Chairman Johnson, Vice Chair Cirino, Ranking Member Williams and all members of the Senate Workforce & Higher Education Committee:

My name is Alan Smith and I am a Senior Fellow and Midwest Director of the R Street Institute. R Street is a free-market think tank devoted to pragmatic solutions to public policy challenges. I wish to commend the Ohio Senate and the General Assembly for considering reforms that allow a broad range of workers licensed in other jurisdictions to be able to continue to work in Ohio on the basis of their training and experience in sister states.

Before the COVID-19 pandemic, state workforce policymakers helped stimulate the economy by reassessing and adjusting some of the impediments that prevented willing workers from obtaining gainful employment. Sixteen states have realized the benefit of providing some form of recognition of training undertaken and certified in other states by relocated workers.[i]

The recent focus on occupational licensing by the General Assembly has put Ohio at the forefront of state efforts to examine the net benefit of licensing professional services.
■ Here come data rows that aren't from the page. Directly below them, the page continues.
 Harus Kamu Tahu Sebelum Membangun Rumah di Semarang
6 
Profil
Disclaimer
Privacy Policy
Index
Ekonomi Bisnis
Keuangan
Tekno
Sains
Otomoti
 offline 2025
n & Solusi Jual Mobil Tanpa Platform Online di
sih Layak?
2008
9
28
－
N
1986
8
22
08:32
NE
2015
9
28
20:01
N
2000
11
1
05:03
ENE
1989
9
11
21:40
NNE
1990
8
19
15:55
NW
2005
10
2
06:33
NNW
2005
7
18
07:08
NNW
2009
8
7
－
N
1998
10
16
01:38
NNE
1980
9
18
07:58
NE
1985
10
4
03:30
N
This benefit applies both to workers and to the people who hire them. By periodically reviewing the qualifications and requirements of these state licenses over a period of years, Ohio will be able to remain up to date on the most practical requirements. Considering that Ohio embraces 651 different occupations with a license requirement,[ii] and the Institute for Justice reports that 18 percent—nearly one worker out of five—needs a license to work in the state, the state has an opportunity to compete for those workers who would like to carry on in a profession where they are already established.[iii]
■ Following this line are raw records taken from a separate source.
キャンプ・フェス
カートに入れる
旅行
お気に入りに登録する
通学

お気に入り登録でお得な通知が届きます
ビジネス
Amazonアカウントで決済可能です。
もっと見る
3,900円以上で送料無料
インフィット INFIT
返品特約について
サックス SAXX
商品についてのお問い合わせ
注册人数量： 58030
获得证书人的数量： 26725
Before the pandemic scrambled the numbers, the projected job increase in Ohio from first quarter 2019 to first quarter 2021 was only 1.6 percent.[iv] Now the state needs to add back into the workforce around one-third of nearly 900,000 people who were furloughed or lost their jobs a year ago as they dig out of the pandemic hole in the state ecosystem.[v] According to information collected by United Van Lines, a new job (or an employment transfer) is the leading reason for moving into—and out of—the state.[vi] Therefore, if Ohio could eliminate one hurdle that hinders this type of immigration, the state may experience expansion.

There are substantial reasons for the state government to remove every barrier to employment that is not wholly and directly related to critical health and safety issues. Preventing willing and capable people from working, especially with outdated protectionist hurdles mostly instituted for incumbents, begets pathologies in the state that no government can countermand.

I respectfully request this letter to be included as part of the public hearing record.

Alan Smith
Midwest Director and Resident Senior Fellow
R Street Institute
[email protected]

[ii] Anna Staver, “Ohio requires licenses for 651 occupations and some legislators say that’s way too many,” Columbus Dispatch, November 25, 2019.

[iii] Morris M. Kleiner and Evgeny S. Vorotnikov, “At What Cost?: State and National Estimates of the Economic Costs of Occupational Licensing,” Institute for Justice, November 2018.

[iv] Ohio Labor Market Information, “Ohio Short-term Employment Forecast, First Quarter 2019 – First Quarter 2021,” Ohio Department of Jobs & Family Services, June 2020.

[v] Mark Williams, “On the road back: Ohio recovers about two-thirds of the jobs lost during the pandemic,” Columbus Dispatch, March 12, 2021.

[vi] United Van Lines, “United Van Lines’ National Migration Study Reveals Where and Why Americans Moved in 2020,” Press Release, Jan. 4, 2021.